You can use the Microsoft.SharePoint.Administration namespace to address two key scenarios for customizing the administration of a SharePoint Foundation deployment: management of administrative property settings, and creation of objects for custom properties. You can use existing types and members to make global changes to settings natively used in SharePoint Foundation, but when building an application on the platform, you can create custom classes that define and store custom property settings.

Managing Administrative Settings

SharePoint Foundation includes a revamped administrative object model that provides access to functionality that was hidden in previous versions. The new object model is designed so that you can readily change administrative settings throughout a deployment. If you have a large server farm, or many server farms, and must change an administrative setting globally, you can do so through the object model.

With relatively few lines of code, you can write a script or a basic console application that configures an entire server farm in a particular way. If you need to change a specific property setting, use the object model to do so. For a task that illustrates how to create a simple console application for managing a SharePoint Foundation setting, see How to: Add Blocked File Types.

Defining Custom Administrative Settings

When you build an application on the SharePoint Foundation platform, you might need to create a class to define custom property settings for your application, and to provide a means for storing the settings. The Microsoft.SharePoint.Administration namespace in SharePoint Foundation introduces object persistence, through which classes that derive from the base SPPersistedObject class are persisted to the SharePoint Foundation database. To create a persisted object, you create a class that inherits from SPPersistedObject, or from a class in the Microsoft.SharePoint.Administration namespace that derives from SPPersistedObject. Your class can define an object model for storing custom property settings in the SharePoint Foundation database. You can create, for example, a Windows service that uses SharePoint Foundation in some way, which involves creating a class that inherits from the SPWindowsService class to store settings that are specific to your Windows service. Your compiled DLL provides customers an object model that they can use to retrieve or save properties. SharePoint Foundation provides a means and a place to store your settings, and manages their availability to all servers and processes in the server farm, including cache refresh.

For an example that shows how to define a custom administration object, see Walkthrough: Creating a Content Service Object.

Automatic Serialization

You do not need to write code for serialization, because SharePoint Foundation automatically handles serialization of persisted objects, which inherently derive from the SPAutoSerializingObject class. If you are developing a product on the SharePoint Foundation platform and need a place to store settings that are accessible to all servers in the farm, no matter how big the server farm grows, you have two options:

  • Put the settings in a text file, and every time anything changes, copy the file to all the servers, or put the file in a share that is guaranteed to be available to all the servers, or perhaps enter settings in the registry of all the servers. You might need to write a lot of complex code for every property, and determine how to put the property setting in an appropriate location, and how to retrieve it.

  • Create a persisted object class and add arbitrary fields to store your settings.

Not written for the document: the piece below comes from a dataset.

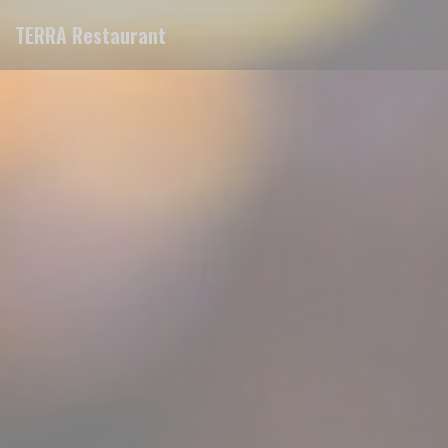
Cookies beheer paneel
TERRA Restaurant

Because your class is automatically serialized, you do not need to determine how to store data or convert it to some storable format. You provide a class that contains fields for integers, strings, GUIDs, arrays, and so on, and SharePoint Foundation serializes the data to the database for you. Your class defines the members for property settings, but from the base class it inherits automatic serialization, storage, and propagation of settings across the server farm, as well as cache invalidation. SharePoint Foundation provides passage of your settings in and out of the database, or applies the settings to other servers and to other processes, without you needing to write code to convert, for example, integers or GUIDs to strings.